Collected data:
::::::::::

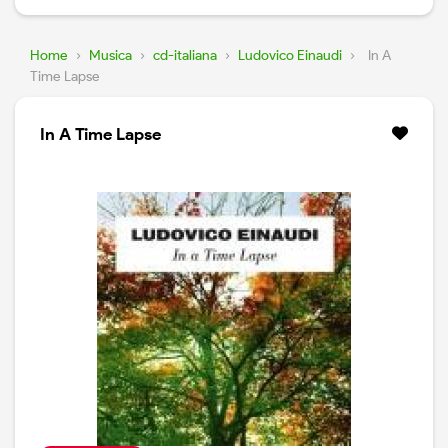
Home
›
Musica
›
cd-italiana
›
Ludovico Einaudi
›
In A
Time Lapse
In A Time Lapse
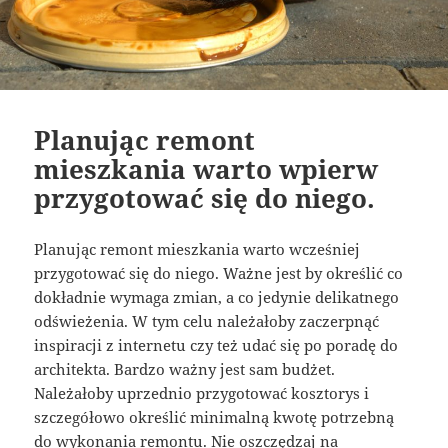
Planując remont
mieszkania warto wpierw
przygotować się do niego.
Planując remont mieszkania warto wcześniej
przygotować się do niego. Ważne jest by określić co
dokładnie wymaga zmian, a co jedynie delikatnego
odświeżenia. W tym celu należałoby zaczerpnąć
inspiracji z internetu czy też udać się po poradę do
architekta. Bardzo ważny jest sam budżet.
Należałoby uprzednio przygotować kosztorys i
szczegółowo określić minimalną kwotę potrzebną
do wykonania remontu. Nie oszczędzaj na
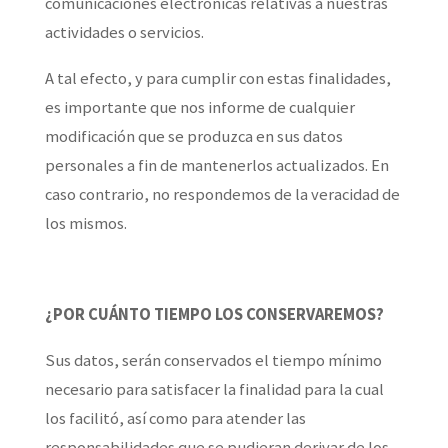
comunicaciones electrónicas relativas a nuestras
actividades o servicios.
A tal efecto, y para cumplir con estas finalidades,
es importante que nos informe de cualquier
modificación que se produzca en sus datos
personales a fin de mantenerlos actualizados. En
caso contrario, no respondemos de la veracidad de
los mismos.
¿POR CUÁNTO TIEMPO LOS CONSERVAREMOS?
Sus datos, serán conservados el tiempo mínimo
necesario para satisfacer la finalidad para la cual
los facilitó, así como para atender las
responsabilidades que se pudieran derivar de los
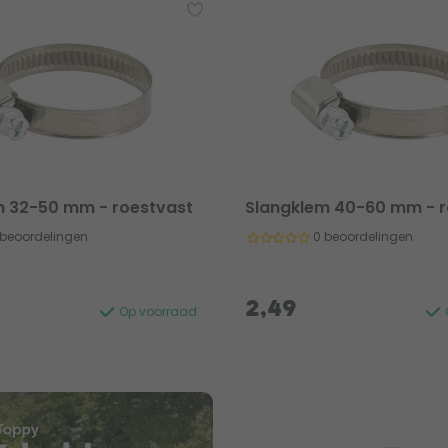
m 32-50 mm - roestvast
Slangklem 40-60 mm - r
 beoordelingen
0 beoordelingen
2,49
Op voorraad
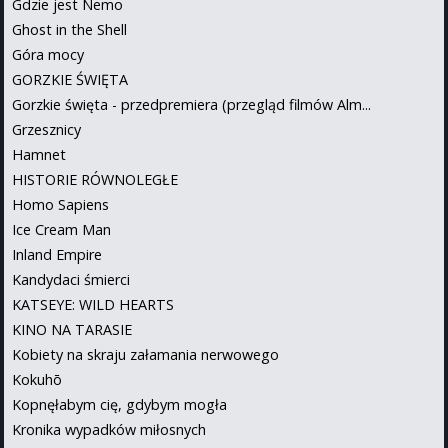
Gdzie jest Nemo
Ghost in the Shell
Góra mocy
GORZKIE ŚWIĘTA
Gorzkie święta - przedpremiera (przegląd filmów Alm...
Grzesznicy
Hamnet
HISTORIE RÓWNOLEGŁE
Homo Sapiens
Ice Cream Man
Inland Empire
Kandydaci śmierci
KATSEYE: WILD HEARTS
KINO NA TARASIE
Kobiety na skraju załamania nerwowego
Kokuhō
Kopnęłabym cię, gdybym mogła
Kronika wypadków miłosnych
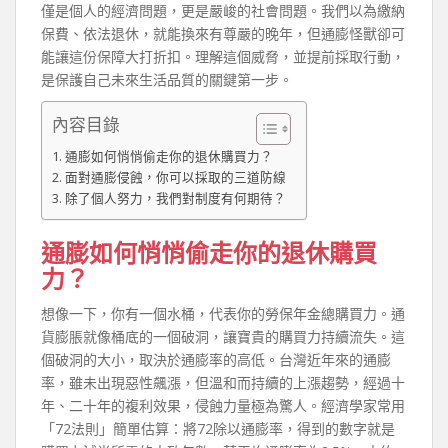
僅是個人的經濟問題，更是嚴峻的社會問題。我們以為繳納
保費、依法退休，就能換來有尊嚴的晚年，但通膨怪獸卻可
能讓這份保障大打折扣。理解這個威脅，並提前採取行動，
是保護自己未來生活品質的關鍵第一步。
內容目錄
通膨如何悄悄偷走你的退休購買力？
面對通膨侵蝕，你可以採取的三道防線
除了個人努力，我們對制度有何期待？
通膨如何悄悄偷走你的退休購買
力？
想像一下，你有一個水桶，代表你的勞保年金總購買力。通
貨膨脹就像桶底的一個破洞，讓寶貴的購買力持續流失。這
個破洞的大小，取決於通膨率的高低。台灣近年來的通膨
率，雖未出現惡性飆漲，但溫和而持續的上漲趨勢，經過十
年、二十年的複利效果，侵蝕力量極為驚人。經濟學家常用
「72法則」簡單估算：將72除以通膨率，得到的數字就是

::::::::::

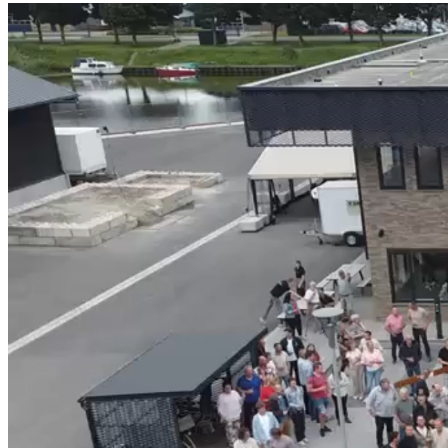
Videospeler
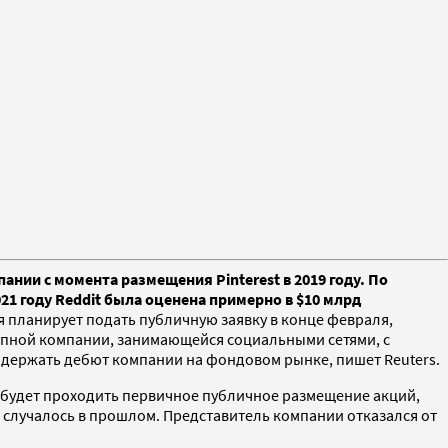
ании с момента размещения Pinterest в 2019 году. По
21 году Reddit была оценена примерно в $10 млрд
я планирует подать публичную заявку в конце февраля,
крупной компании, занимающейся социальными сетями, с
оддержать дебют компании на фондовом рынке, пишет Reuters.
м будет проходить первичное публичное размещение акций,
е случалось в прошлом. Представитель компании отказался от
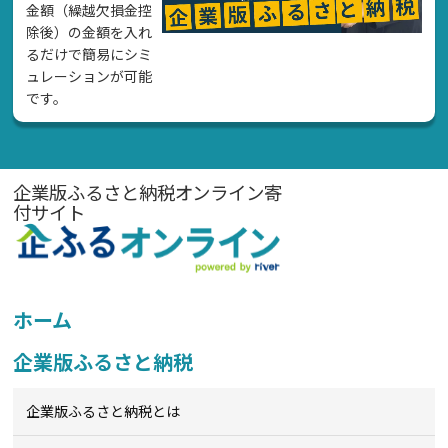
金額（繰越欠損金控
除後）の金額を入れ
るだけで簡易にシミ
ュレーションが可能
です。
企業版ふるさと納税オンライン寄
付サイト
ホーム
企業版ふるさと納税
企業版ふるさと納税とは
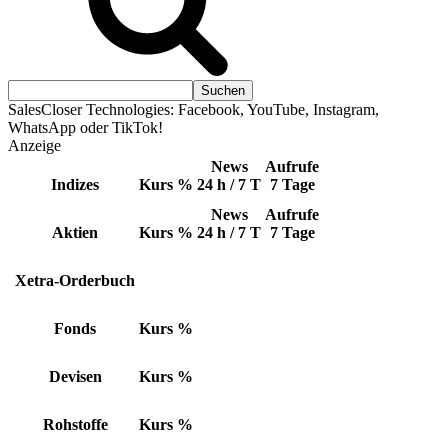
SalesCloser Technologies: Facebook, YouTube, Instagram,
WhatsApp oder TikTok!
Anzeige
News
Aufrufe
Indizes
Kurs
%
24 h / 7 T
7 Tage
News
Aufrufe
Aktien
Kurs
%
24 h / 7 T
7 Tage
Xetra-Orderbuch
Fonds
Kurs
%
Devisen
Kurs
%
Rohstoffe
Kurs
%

::::::::::

**Directions**:
Would you please copy all lines in the data that contain the word "niego"?

**Output**:
przygotować się do niego.
przygotować się do niego. Ważne jest by określić co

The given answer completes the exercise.